Monday, May 10, 2010

10 Must-Read Articles from HBR

I really enjoy reading Harvard Business Review (HBR). My subscription is about to expire, so I'm planning on renewing it through Amazon.com because I can save over 50%. Make sure you don't miss the "10 Must-Read Articles from HBR." You can also get this as a paperback. This collection includes the following 10 articles from HBR:
  1. Meeting the Challenge of Disruptive Change, by Clayton M. Christensen and Michael Overdorf, explains why so few established companies innovate successfully.
  2. Competing on Analytics, by Thomas H. Davenport, explains how to use data-collection technology and analysis to discern what your customers want, how much they're willing to pay, and what keeps them loyal.
  3. Managing Oneself, by Peter F. Drucker, encourages us to carve our own paths by asking questions such as, "What are my strengths?" and "Where do I belong?"
  4. What Makes a Leader? Not IQ or technical skills, says Daniel Goleman, but emotional intelligence.
  5. Putting the Balanced Scorecard to Work, by Robert S. Kaplan and David P. Norton, includes practical steps and examples from companies that use the balanced scorecard to set strategy and measure performance.

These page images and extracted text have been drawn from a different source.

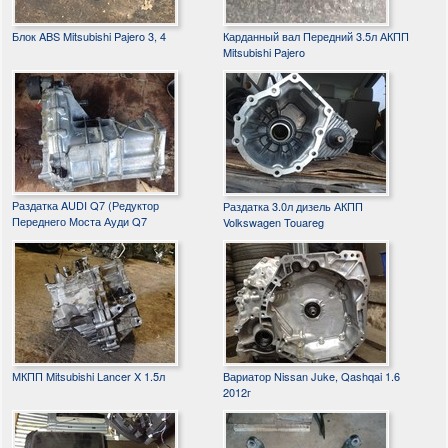
Блок ABS Mitsubishi Pajero 3, 4
Карданный вал Передний 3.5л АКПП
Mitsubishi Pajero
Раздатка AUDI Q7 (Редуктор
Раздатка 3.0л дизель АКПП
Переднего Моста Ауди Q7
Volkswagen Touareg
МКПП Mitsubishi Lancer X 1.5л
Вариатор Nissan Juke, Qashqai 1.6
2012г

  6. Innovation: The Classic Traps, by Rosabeth Moss Kanter, advocates applying lessons from past failures to your innovation efforts. She explores four innovation problems and offers remedies for each.

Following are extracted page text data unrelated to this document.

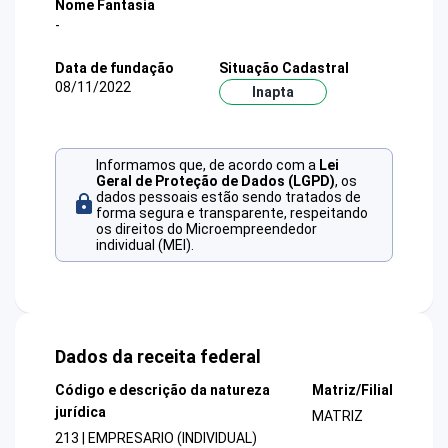
Nome Fantasia
-
Data de fundação
Situação Cadastral
08/11/2022
Inapta
Informamos que, de acordo com a
Lei
Geral de Proteção de Dados (LGPD)
, os
dados pessoais estão sendo tratados de
forma segura e transparente, respeitando
os direitos do Microempreendedor
individual (MEI).
Dados da receita federal
Código e descrição da natureza
Matriz/Filial
jurídica
MATRIZ
213 | EMPRESARIO (INDIVIDUAL)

  7. Leading Change: Why Transformation Efforts Fail, by John P. Kotter, argues that transformation is a process, not an event. It takes years, not weeks, and you can't skip any steps.

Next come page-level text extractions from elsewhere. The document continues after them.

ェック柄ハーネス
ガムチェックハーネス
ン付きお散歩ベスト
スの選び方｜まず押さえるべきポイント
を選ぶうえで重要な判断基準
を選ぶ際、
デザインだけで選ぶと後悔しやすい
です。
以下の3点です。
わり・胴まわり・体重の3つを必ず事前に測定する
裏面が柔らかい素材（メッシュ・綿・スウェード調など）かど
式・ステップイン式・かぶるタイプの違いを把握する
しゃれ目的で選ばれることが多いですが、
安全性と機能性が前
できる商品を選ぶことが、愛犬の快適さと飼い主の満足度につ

  8. Marketing Myopia, by Theodore Levitt, introduces the quintessential strategy question, "What business are you really in?"
  9. What Is Strategy? by Michael E. Porter, argues that rivals can easily copy your operational effectiveness, but they can't copy your strategic positioning — what distinguishes you from all the rest.
  10. The Core Competence of the Corporation, by C.K. Prahalad and Gary Hamel, argues that a diversified company is like a tree: the trunk and limbs its core products, the branches its business units, the leaves its end products. Nourishing everything is the root system: its core competencies.